Believe me, your feelings are understandable, but unfounded. You are not alone. You have family who I'm sure, will want to support you if you let them. You don't need to feel guilty for being sick. You didn't ask for MS, it just happened.

You and your family need to learn together about what MS is and what you can do about it. You, with their help, should begin to work out what will happen if you have to stop working and when that might happen. You can't do this alone, because whatever happens will affect everyone, whether you want it to or not.

If you haven't yet joined the National MS Society (NMSS), do that now. They can answer a lot of your questions about the work issue. Before you make any decisions, talk to someone there.

Begin thinking about your family, close friends, your doctor, your neurologist, as part of your team. These are the people who will help you get through your days with MS. You will ultimately need to make your own decisions based on how you feel, but don't leave them out of the picture.

I think I would have felt terrible if Cir hadn't explained to me how he was feeling. I would have felt worse knowing that I could have helped him deal with it somehow, even if it was just being there.

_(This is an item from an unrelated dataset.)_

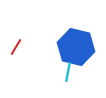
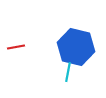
red line: rotated 48 degrees clockwise
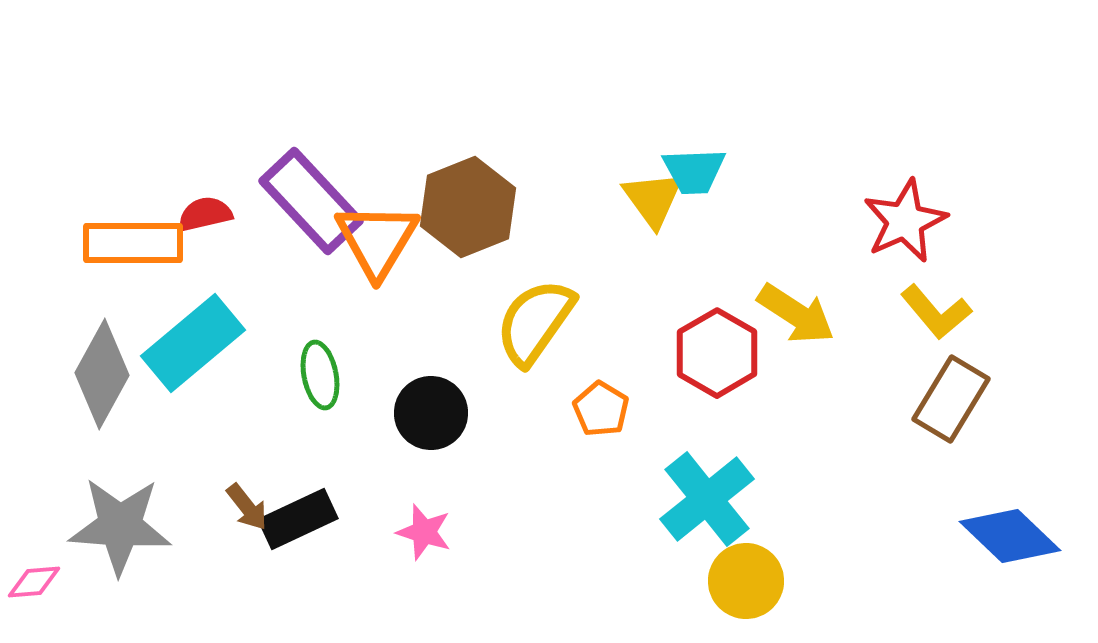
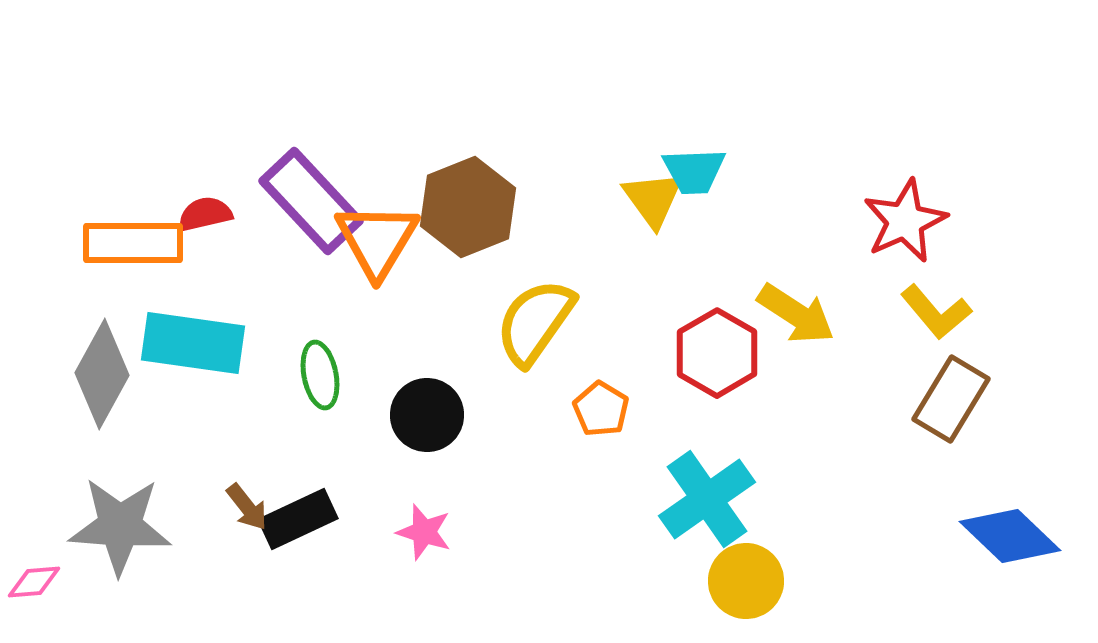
cyan rectangle: rotated 48 degrees clockwise
black circle: moved 4 px left, 2 px down
cyan cross: rotated 4 degrees clockwise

I was glad I did know. That we were going through this together. I admit, there were times that I didn't "get it" (what he was going through), but eventually I did and we made it through. The most important thing is that we made it through together.

If talking about your feelings is difficult for you, (it is for me), then maybe a support group may help. There may be one through the NMSS that can help you and your family deal with what's going on. At least you can begin the dialogue or listen and learn how others have dealt with it.

Depression is a real symptom of MS. Sometimes it's a side effect of a medication you are taking (that's why you need to see your doctor). And sometimes it's a result of the MS. The uncertainty of living day to day with a condition where you don't know what's going to happen next can cause stress. This can lead to depression.

So get help, now, not later. Take the time now to see a doctor. Talk to your family now. Don't hide it from them anymore. Give them the chance to support you and don't feel guilty getting the help you need.